Functional neovascularization of biodegradable dextran hydrogels with multiple angiogenic growth factors.

Slow vascularization of functional blood limits the transplantation of tissue constructs and the recovery of ischemic and wounded tissues. Despite the widespread investigation of polysaccharide-based hydrogel scaffolds for their therapeutic applications, blood vessel ingrowth into these hydrogel scaffolds remains a challenge. We hypothesized that modifying the properties of biodegradable hydrogel scaffolds with immobilization of multiple angiogenic growth factors (GFs) would induce a rapid proliferation of functional vasculature into the scaffolds. To this end, we remodeled the hydrogel structure by decreasing crosslinking density via reduced degree of substitution of crosslinking groups, which resulted in improved hydrogel properties including reduced rigidity, increased swelling, increased vascular endothelial GF (VEGF) release capability, and facilitated rapid hydrogel disintegration and tissue ingrowth. Immobilizing VEGF in the scaffolds promoted tissue ingrowth and expedited biodegradation. Furthermore, a synergistic effect of multiple angiogenic GFs was established; the coimmobilization of VEGF+ angiopoietin-1, and VEGF+ insulin-like GF+ stromal cell-derived factor-1 induced more and larger blood vessels than any individual GF, while the combination of all GFs dramatically increased the size and number of newly formed functional vessels. Altogether, our data demonstrate that rapid, efficient, and functional neovascularization can be achieved by precisely manipulating hydrogel scaffold properties and immobilizing defined angiogenic GFs.

Functional groups affect physical and biological properties of dextran-based hydrogels.

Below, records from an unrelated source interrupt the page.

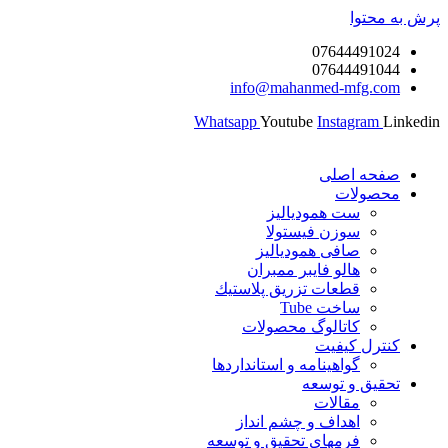
پرش به محتوا
07644491024
07644491044
info@mahanmed-mfg.com
Whatsapp
Youtube
Instagram
Linkedin
صفحه اصلی
محصولات
ست همودیالیز
سوزن فیستولا
صافی همودیالیز
هالو فایبر ممبران
قطعات تزريق پلاستيك
ساخت Tube
کاتالوگ محصولات
کنترل کیفیت
گواهينامه و استانداردها
تحقيق و توسعه
مقالات
اهداف و چشم انداز
فرمهای تحقیق و توسعه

Modification of dextran backbone allows the development of a hydrogel with specific characteristics. To enhance their functionality for tissue-engineered scaffolds, a series of dextran-based macromers was synthesized by incorporating various functional groups, including allyl isocyanate (Dex-AI), ethylamine (Dex-AE), chloroacetic acid (Dex-AC), or maleic-anhydride (Dex-AM) into dextrans. The dextran-based biodegradable hybrid hydrogels are developed by integrating polyethylene glycol diacrylate (PEGDA). To explore the effect of different derivatives on hydrogel properties, three different ratios of Dex/PEGDA are examined: low (20/80), medium (40/60), and high (60/40). Differences in physical and biological properties of the hydrogels are found, including swelling, degradation rate, mechanics, crosslinking density, biocompatibility (in vitro and in vivo), and vascular endothelial growth factor release. The results also indicate that the incorporation of amine groups into dextran gives rise to hydrogels with better biocompatible and release properties. We, therefore, conclude that the incorporation of different functional groups affects the fundamental properties of a dextran-based hydrogel network, and that amine groups are preferred to generate hydrogels for biomedical use.